How we Define Science

The word “science” derives from the Latin “sciens”, a substantive participle [verbal adjective] meaning “that which is known”. Hence one encounters terms like “political science” which use science in the sense of a field of study, but such terms should be viewed as hold-overs from previous usage in that the word “science” has come to have a more precise technical meaning. Specifically, science is the systematic explanation of observed, reproducible phenomena in terms of observed reproducible processes using the scientific method.

If a phenomenon has not been observed, one cannot attempt to scientifically describe it. For example, attempted descriptions of the nature of quantum gravity are regarded by physicists as currently speculative because so far no unequivocally quantum gravitational phenomena have been observed. As physicists, we strongly hope in future to either observe some form of quantum gravitational interaction or to eliminate the possibility of doing so, but this has not yet occurred. Similarly, laymen often talk about science “proving” either the existence or non-existence of G-d. Since G-d has no physical form however neither is possible because no specific physical phenomenon is associated with either the presence or absence of G-d. Moreover, the phenomena to which science can be applied must be reproducible so that one can test a proposed explanation. For example, some years ago, researchers Fleischmann and Pons claimed to have observed “cold fusion”, i.e., the process of nuclear fusion at a relatively low temperature, but ultimately the claim was rejected by the scientific community as a whole because the phenomenon was not unambiguously reproducible.

Similarly, once a physical phenomenon has been definitely observed, one attempts to explain that phenomenon scientifically by invocation of known processes. For example, if one finds an old coin in the carcass of a fish, a scientific hypothesis could not be suggestion that maybe the flesh of the fish magically transmuted into a coin because no one has ever observed such a process of transmutation to occur. If one speculates that a process occurs which has never been observed, one must first show that it happens before one can use it to explain other phenomena. An example in relatively recent scientific history is the case where Einstein first showed that mass and energy in nuclear reactions become interchangeable according to the formula E-mc^2 before he used that same formula to describe the role of energy in gravity.

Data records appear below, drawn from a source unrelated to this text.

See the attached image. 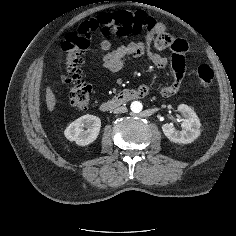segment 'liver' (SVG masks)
I'll return each mask as SVG.
<instances>
[{
    "mask_svg": "<svg viewBox=\"0 0 236 236\" xmlns=\"http://www.w3.org/2000/svg\"><path fill=\"white\" fill-rule=\"evenodd\" d=\"M56 97L54 95V93L52 92L50 87L46 88V104H47V108L50 112H52L55 108L56 105Z\"/></svg>",
    "mask_w": 236,
    "mask_h": 236,
    "instance_id": "obj_1",
    "label": "liver"
}]
</instances>
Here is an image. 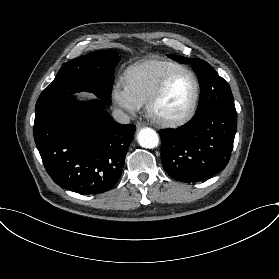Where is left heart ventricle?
I'll return each instance as SVG.
<instances>
[{
    "instance_id": "obj_1",
    "label": "left heart ventricle",
    "mask_w": 279,
    "mask_h": 279,
    "mask_svg": "<svg viewBox=\"0 0 279 279\" xmlns=\"http://www.w3.org/2000/svg\"><path fill=\"white\" fill-rule=\"evenodd\" d=\"M193 93V78L187 73L177 76L157 104V113L164 118L179 116L191 102Z\"/></svg>"
}]
</instances>
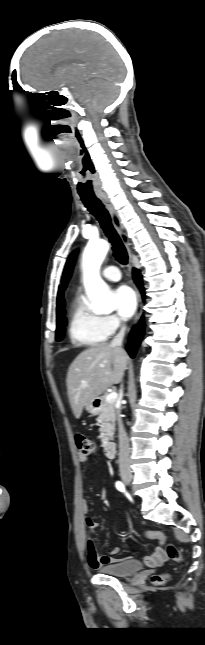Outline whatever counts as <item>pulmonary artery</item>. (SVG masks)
Returning <instances> with one entry per match:
<instances>
[{"mask_svg": "<svg viewBox=\"0 0 205 645\" xmlns=\"http://www.w3.org/2000/svg\"><path fill=\"white\" fill-rule=\"evenodd\" d=\"M102 275L104 278L110 281H119L121 279V273L119 269L115 266L106 267L103 270Z\"/></svg>", "mask_w": 205, "mask_h": 645, "instance_id": "e3ab8cb5", "label": "pulmonary artery"}]
</instances>
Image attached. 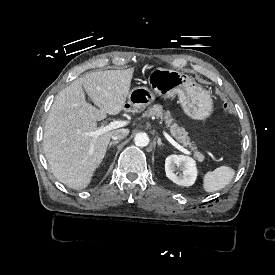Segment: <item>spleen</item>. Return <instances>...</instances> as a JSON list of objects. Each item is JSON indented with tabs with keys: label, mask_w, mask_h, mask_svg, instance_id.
Wrapping results in <instances>:
<instances>
[{
	"label": "spleen",
	"mask_w": 275,
	"mask_h": 275,
	"mask_svg": "<svg viewBox=\"0 0 275 275\" xmlns=\"http://www.w3.org/2000/svg\"><path fill=\"white\" fill-rule=\"evenodd\" d=\"M234 170L227 166H220L214 171L207 172L204 176L203 187L206 192L223 189L234 177Z\"/></svg>",
	"instance_id": "3e777b00"
}]
</instances>
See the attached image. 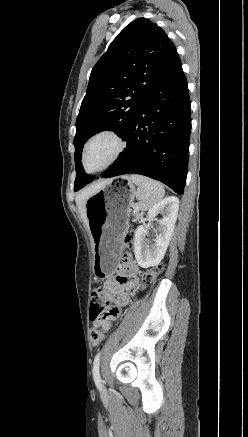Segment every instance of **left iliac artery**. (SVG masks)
<instances>
[{"label":"left iliac artery","instance_id":"obj_1","mask_svg":"<svg viewBox=\"0 0 248 437\" xmlns=\"http://www.w3.org/2000/svg\"><path fill=\"white\" fill-rule=\"evenodd\" d=\"M100 356H101V352H99L95 358H94V362H93V378H94V382L96 384V386L98 388L102 387L101 384V378H100V374H99V362H100Z\"/></svg>","mask_w":248,"mask_h":437}]
</instances>
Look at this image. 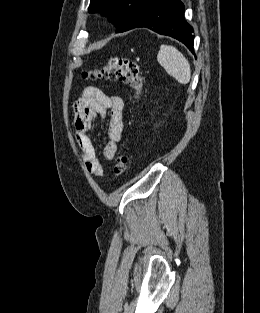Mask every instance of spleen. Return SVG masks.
Masks as SVG:
<instances>
[{"label": "spleen", "mask_w": 260, "mask_h": 313, "mask_svg": "<svg viewBox=\"0 0 260 313\" xmlns=\"http://www.w3.org/2000/svg\"><path fill=\"white\" fill-rule=\"evenodd\" d=\"M157 60L165 71L179 83H189L191 78L190 64L177 48L171 45H161Z\"/></svg>", "instance_id": "spleen-1"}]
</instances>
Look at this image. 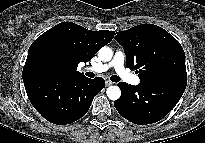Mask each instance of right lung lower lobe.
Wrapping results in <instances>:
<instances>
[{
    "mask_svg": "<svg viewBox=\"0 0 205 143\" xmlns=\"http://www.w3.org/2000/svg\"><path fill=\"white\" fill-rule=\"evenodd\" d=\"M22 76L31 104L46 120L58 125L83 117L94 96L105 87L101 77H68L44 69L27 71Z\"/></svg>",
    "mask_w": 205,
    "mask_h": 143,
    "instance_id": "1",
    "label": "right lung lower lobe"
}]
</instances>
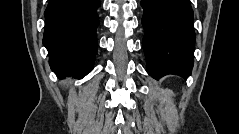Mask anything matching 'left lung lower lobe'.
<instances>
[{"label": "left lung lower lobe", "mask_w": 239, "mask_h": 134, "mask_svg": "<svg viewBox=\"0 0 239 134\" xmlns=\"http://www.w3.org/2000/svg\"><path fill=\"white\" fill-rule=\"evenodd\" d=\"M143 49L147 72L159 79L176 74L191 75L195 32L189 0H142Z\"/></svg>", "instance_id": "1"}]
</instances>
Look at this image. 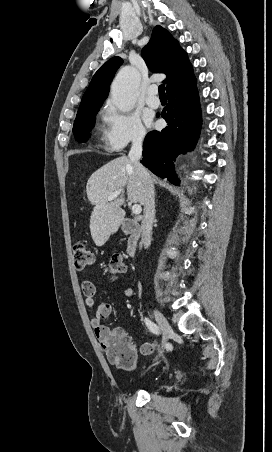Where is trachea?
<instances>
[{
    "label": "trachea",
    "instance_id": "3493384b",
    "mask_svg": "<svg viewBox=\"0 0 272 452\" xmlns=\"http://www.w3.org/2000/svg\"><path fill=\"white\" fill-rule=\"evenodd\" d=\"M159 90V97H166V93H165V85L161 84L158 88Z\"/></svg>",
    "mask_w": 272,
    "mask_h": 452
}]
</instances>
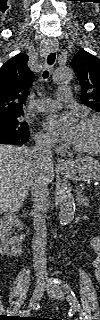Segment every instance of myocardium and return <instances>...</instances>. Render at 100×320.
<instances>
[{"instance_id": "myocardium-1", "label": "myocardium", "mask_w": 100, "mask_h": 320, "mask_svg": "<svg viewBox=\"0 0 100 320\" xmlns=\"http://www.w3.org/2000/svg\"><path fill=\"white\" fill-rule=\"evenodd\" d=\"M81 122H92L96 125V128H97L96 143L94 146L89 148H79V147L72 146L71 149L74 152L80 153V154H93L98 152L100 150V119L99 117L95 115H87L82 118Z\"/></svg>"}]
</instances>
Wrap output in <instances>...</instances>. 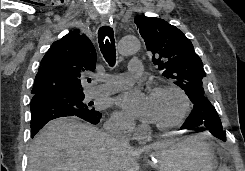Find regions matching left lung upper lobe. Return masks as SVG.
<instances>
[{
	"instance_id": "obj_1",
	"label": "left lung upper lobe",
	"mask_w": 245,
	"mask_h": 171,
	"mask_svg": "<svg viewBox=\"0 0 245 171\" xmlns=\"http://www.w3.org/2000/svg\"><path fill=\"white\" fill-rule=\"evenodd\" d=\"M134 22L162 75L173 80L192 102L205 96L203 63L184 33L160 18L138 15Z\"/></svg>"
}]
</instances>
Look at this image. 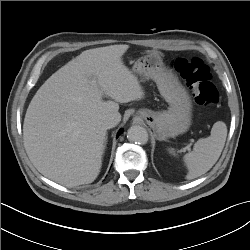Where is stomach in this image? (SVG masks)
Here are the masks:
<instances>
[{
	"instance_id": "0dacf381",
	"label": "stomach",
	"mask_w": 250,
	"mask_h": 250,
	"mask_svg": "<svg viewBox=\"0 0 250 250\" xmlns=\"http://www.w3.org/2000/svg\"><path fill=\"white\" fill-rule=\"evenodd\" d=\"M132 70L142 78L153 79L161 96L169 104L168 110L162 112L149 109L138 111L139 117L149 124L156 138L166 140L185 133L192 120L191 99L185 88L164 66L162 55L150 52L140 57Z\"/></svg>"
}]
</instances>
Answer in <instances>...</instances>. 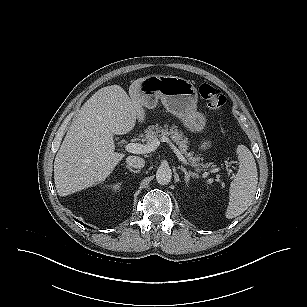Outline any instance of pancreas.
Returning a JSON list of instances; mask_svg holds the SVG:
<instances>
[{
    "label": "pancreas",
    "instance_id": "obj_1",
    "mask_svg": "<svg viewBox=\"0 0 307 307\" xmlns=\"http://www.w3.org/2000/svg\"><path fill=\"white\" fill-rule=\"evenodd\" d=\"M145 140L147 143H151L153 140L158 137H167L170 136L171 139L178 145V148L182 154L186 156L188 161L195 167H209L210 164H201L199 163L202 158L199 155H194L193 152H188V139L185 138L181 131L177 129L175 125L168 128V125H165V128L159 126V124L151 125L145 130ZM214 167V165H212ZM215 171V169H212Z\"/></svg>",
    "mask_w": 307,
    "mask_h": 307
}]
</instances>
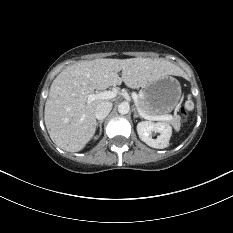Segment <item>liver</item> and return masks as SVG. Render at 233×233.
<instances>
[{
  "instance_id": "6515ba94",
  "label": "liver",
  "mask_w": 233,
  "mask_h": 233,
  "mask_svg": "<svg viewBox=\"0 0 233 233\" xmlns=\"http://www.w3.org/2000/svg\"><path fill=\"white\" fill-rule=\"evenodd\" d=\"M122 71V77L118 73ZM182 70L164 59L101 58L66 67L52 82L45 103L44 120L52 141L68 152H78L96 131V106L104 100L87 102L94 90H105L122 82L130 88H144Z\"/></svg>"
}]
</instances>
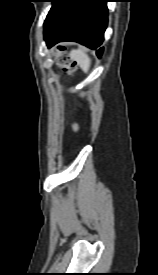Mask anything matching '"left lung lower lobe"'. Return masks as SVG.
<instances>
[{
	"mask_svg": "<svg viewBox=\"0 0 158 275\" xmlns=\"http://www.w3.org/2000/svg\"><path fill=\"white\" fill-rule=\"evenodd\" d=\"M53 3L44 22V39L48 47L75 41L96 50L100 47L108 23L107 0H51ZM61 48V47H59Z\"/></svg>",
	"mask_w": 158,
	"mask_h": 275,
	"instance_id": "0a47b994",
	"label": "left lung lower lobe"
}]
</instances>
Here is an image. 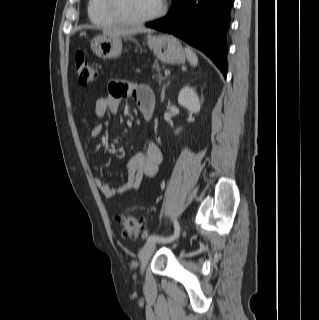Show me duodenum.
Here are the masks:
<instances>
[{"mask_svg":"<svg viewBox=\"0 0 319 320\" xmlns=\"http://www.w3.org/2000/svg\"><path fill=\"white\" fill-rule=\"evenodd\" d=\"M142 114L146 117V118H149L151 116V112L148 111V110H143L142 111Z\"/></svg>","mask_w":319,"mask_h":320,"instance_id":"1","label":"duodenum"}]
</instances>
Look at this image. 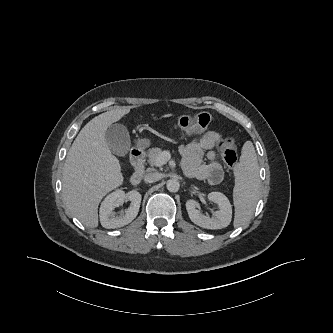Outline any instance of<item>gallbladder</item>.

Of course, the observation of a phenomenon and postulation of a process by which to explain it are not strictly separable. For the example above of establishing Einstein’s formula E=mc^2 for an interchange between mass and energy in the context of nuclear reactions, experiments first observed nuclear reactions in which mass and energy were not conserved separately. Then Einstein postulated a combination of mass and energy called mass-energy, to which mass m contributes an effective energy E=mc^2, in order to explain changes in the total mass in a reaction by means of mirrored changes in the total energy of that reaction. This explanation was then additionally tested after the fact, but the first two steps were virtually simultaneous. One must remember that the scientific method is a system of reasoning, not a cook-book procedure.

Nevertheless, the elements of use of the scientific method can be described as follows: 1. Given a particular observed phenomenon to be explained, one formulates a hypothesis, i.e., a possible explanation consistent with previous observations but as yet in principle untested. 2. One constructs and runs an experiment which unambiguously tests the hypothesis. Such an experiment must be reproducible by other experimenters using similar but different equipment and must eliminate ambiguities. Ideally, this latter point means that the experiment should involve the effect of variation of one and only one parameter on one and only one observed variable. In practice, one may not be able to experimentally effect only one variable but statistical methods when properly applied can allow one to construct a rigorous explanation of an observed variable or variables in terms of an experimentally modified variable or variables. One reproduces the same identical experiment repeatedly under identical circumstances. For each variable, the experiment should be run at least 100 times for qualitative results and 1000 for reliable quantitative results. Thus, for a one variable experiment, one must run the experiment one thousand times in order to reliably describe how the value of that variable depends on manipulation of the experimental parameter; for two variables, one must repeat the experiment a million times. This is why particle accelerators like those at CERN or Fermilab continuously run the same experiment over and over again thousands of times day, all day and all night, continuously sometimes even for years. 3. One compares the experimentally measured results with those predicted by the initial hypothesis. If the hypothesis is not consistent with the observed results, then that hypothesis must be discarded. If the hypothesis is consistent but only within strict limitations, then the hypothesis must be modified to apply within those limits. For example, Newton’s law of gravity only applies when the gravitational field is relatively weak; for example, it cannot explain the orbit of Mercury because that planet is so close to the sun that the gravitational effect of the sun’s energy cannot be neglected. Yet, Newton’s law works very well to calculate the orbits of bodies farther from the sun and so it is still used often scientifically- only under appropriate conditions.

“Science” is therefore not a set body of knowledge but a process of understanding the world. That process is never-ending so long as new things exist in the world to be observed.